This specification defines a mechanism whereby any platform that supports Web Platform Accessibility and exposes that support through a platform Accessibility API can be tested automatically. In addition, it defines a simplified declarative grammar that can be used to define the tests themselves &emdash; thereby simplifying the overall task of writing the tests in the first place.
This document starts out describing the way testing at the W3C operates for most of the web platform, then illustrates the way in which it is extended through the facilities defined herein. After that it provides specifications for each of the components of the system and their interactions with one another. Finally, it discusses some ways in which the system could be extended in the future to further ease test development and make the testing more thorough.
In WPT a parent window controls the selection of tests, and then opens a child window to execute the selected tests. That child window uses a Javascript library to control test sequencing, reporting, management if windows, etc. For most tests, that model looks something like this:
Through this document and the tools that it defines, ARIA testing extends this model by connecting the child window to an ATTA ATTA through another Javascript library and a well defined protocol and set of messages. The diagram below shows this expansion.
A testable statement is a simple assertion about the behavior of a system that, when examined, should evaluate to true. In the case of ARIA specifications, the testable statements are maintained in various wikis. They include this assertion, and also include supporting information to inform the test system which aspects of the underlying systems need to be examined to evaluate the assertion.
It is possible that in some environments an ATTA will
not be be available. Consequently, additional properties of the
Testable Statement can help a manual tester understand how to
perform a similar test without ATTA assistance.

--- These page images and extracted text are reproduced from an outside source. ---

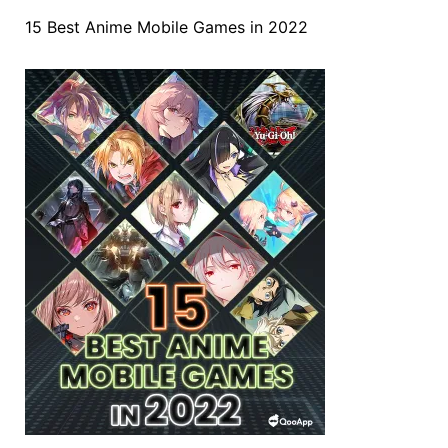
15 Best Anime Mobile Games in 2022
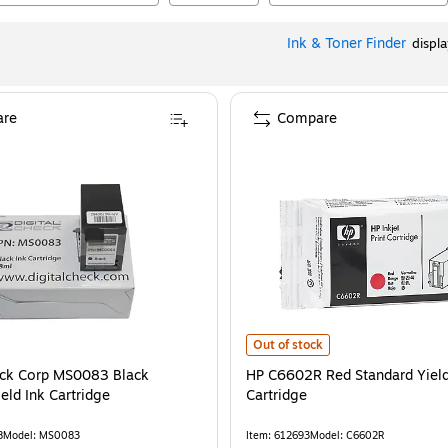
Ink & Toner Finder
displ
re
Compare
HP C6602R Red Standard Yield Ink
Out of stock
eck Corp MS0083 Black
HP C6602R Red Standard Yield
eld Ink Cartridge
Cartridge
8
Model
:
MS0083
Item
:
612693
Model
:
C6602R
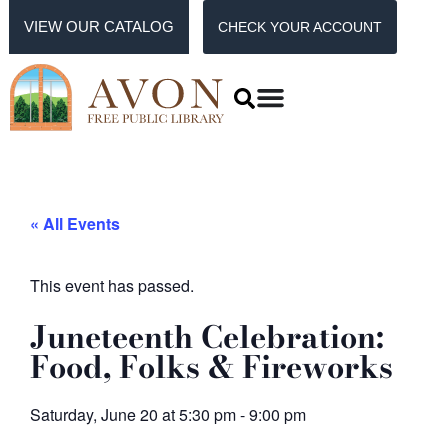
VIEW OUR CATALOG
CHECK YOUR ACCOUNT
« All Events
This event has passed.
Juneteenth Celebration:
Food, Folks & Fireworks
Saturday, June 20
at
5:30 pm
-
9:00 pm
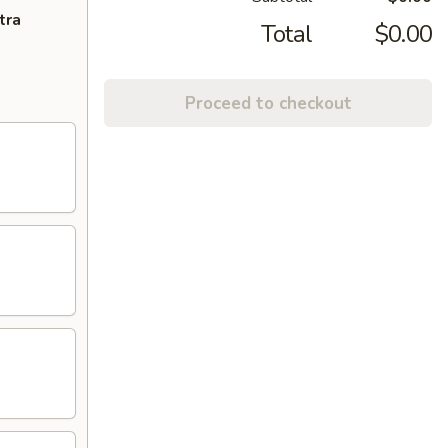
tra
Total
$0.00
Proceed to checkout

Examples include
the URL
and description
properties
mentioned below.
Consider the following example:
== Testable Statements for ARIA 1.1 features == SpecURL: https://www.w3.org/TR/wai-aria11 === gridcell === ==== Description ==== When an element has a role with a value of 'grid', its aria-rowcount and aria-colcount attributes descibe the dimensions of the grid represented by that element and its contents. Reference: #some_id <pre> If given <div role='grid' id='test' aria-rowcount='3' aria-colcount='2'> <div role='row'> <span role='gridcell'> <button>hello</button> </span> </div> </div> then role: grid, celcount: 2, rowcount: 3 </pre>
This example presents a description of the test's purpose, a reference to the section of the specification that defines the behavior under test, and an HTML fragment and conditions that should be met. Beyond this, the testable statement needs to show how these conditions are evaluated through each defined API mapping. An example of one such would be:
|colspan=5|event test:focus |- |colspan=5|element test |- |rowspan=4|ATK |property |role |is |ROLE_TABLE |- |property |objectAttributes |isType |List |- |property |objectAttributes |contains |xml-roles:grid |- |property |interfaces |contains |Table |- |property |interface |contains |Selection |- |colspan=5|attribute test2:aria-selected "true"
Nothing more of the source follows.